In Deutschland findet Cobham musikalische Freiräume

"Chaouki", sagt Billy Cobham, "hat eine einzigartige und sehr positive Persönlichkeit. An seine Musik erinnert man sich, die Melodien, die er singt und die ihren Ursprung in den Traditionen Algeriens haben, bleiben im Gedächtnis."

Jazz ist für Billy Cobham eben dies: der musikalische Ausdruck einer Persönlichkeit. Und er gehört niemandem. Wo er herkommt, der Jazz, wo er hingeht – das ist für ihn ganz offen. Jazz habe zwar längst keinen komischen Geruch mehr, sagt Billy Cobham – "At least it doesn't smell like cow manure" –, aber Jazz sei auch nicht tot. "Ich glaube nicht, dass der Jazz jemals sterben wird, solange es Menschen gibt, die ihn spielen wollen. In unterschiedlichen Bereichen der Erde haben Menschen unterschiedliche Vorstellungen vom Leben, und Jazz ist das Medium, mit dem sie das ausdrücken."

Seit 45 Jahren lebt Billy Cobham in der Schweiz, in Bern; er spricht von all den amerikanischen Jazzmusikern, die nach Europa kamen und oft bleiben – von Dexter Gordon, der lange in Paris lebte, Quincy Jones in Stockholm und vielen anderen. "Ich habe zuerst nicht verstanden, was das bedeutete – politisch, gesellschaftlich. Ich kam nach Europa und dachte mir: Ich bleibe ein paar Wochen und lerne alles. Ich bin noch immer hier, und ich habe nur an der Oberfläche gekratzt."

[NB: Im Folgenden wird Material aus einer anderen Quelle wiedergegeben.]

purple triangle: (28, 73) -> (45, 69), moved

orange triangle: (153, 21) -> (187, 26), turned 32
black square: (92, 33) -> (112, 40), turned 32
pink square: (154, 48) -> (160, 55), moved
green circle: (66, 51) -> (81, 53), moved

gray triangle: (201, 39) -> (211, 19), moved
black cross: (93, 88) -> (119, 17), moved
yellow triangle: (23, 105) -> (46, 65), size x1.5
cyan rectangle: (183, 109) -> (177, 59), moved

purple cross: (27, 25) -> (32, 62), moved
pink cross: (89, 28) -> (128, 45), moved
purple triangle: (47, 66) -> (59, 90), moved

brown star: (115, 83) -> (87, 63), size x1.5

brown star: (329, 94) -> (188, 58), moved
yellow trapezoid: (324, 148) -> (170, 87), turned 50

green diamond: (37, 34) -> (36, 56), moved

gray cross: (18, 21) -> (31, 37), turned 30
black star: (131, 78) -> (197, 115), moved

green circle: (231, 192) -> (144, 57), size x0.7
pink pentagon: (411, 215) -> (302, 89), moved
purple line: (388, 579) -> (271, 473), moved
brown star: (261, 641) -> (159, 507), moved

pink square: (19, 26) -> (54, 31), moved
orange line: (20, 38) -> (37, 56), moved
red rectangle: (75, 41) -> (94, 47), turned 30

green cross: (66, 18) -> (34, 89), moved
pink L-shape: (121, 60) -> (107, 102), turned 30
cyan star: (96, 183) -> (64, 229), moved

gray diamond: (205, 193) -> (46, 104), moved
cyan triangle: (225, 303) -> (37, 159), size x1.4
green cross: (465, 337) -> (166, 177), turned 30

In Westdeutschland vor allem, in den 1970er- und 1980er-Jahren, entdeckte Cobham große musikalische Freiräume. Hier hatte sich der Jazz auf nahezu entgegengesetzte Weise entwickelt als in den USA: "Es gab Musiker, die großartig frei spielen konnten, aber als Solisten. Die sagten: Ich spiele, was ich will, und kümmere mich dabei um niemanden. Das waren Einzelpersönlichkeiten und es ging ihnen immer um Protest. In den USA dagegen gab es Bands wie das Art Ensemble of Chicago, bei denen Freiheit bedeutete, dass die Musiker ihre eigenen Wege gehen konnten – innerhalb eines bestimmten Rahmens. Dort trat das Chaos aus der Form heraus, hier wurde aus dem Chaos heraus etwas gesagt. Das ist ein großer Unterschied."

"What a crazy Place!"

Zu den USA allerdings will Billy Cobham, der in Panama geboren wurde und in New York aufwuchs, nichts weiter sagen. Er vermisst die Heimat nicht, im Gegenteil. "Die USA? Wer soll das sein?", sagt er und beginnt schallend zu lachen. Lieber erinnert er sich an seinen Auftritt mit der SWR Bigband 2016 im Scala in Ludwigsburg oder an sein Konzert bei der Zappanale in Bad Doberan im Sommer 2023: "What a crazy Place!"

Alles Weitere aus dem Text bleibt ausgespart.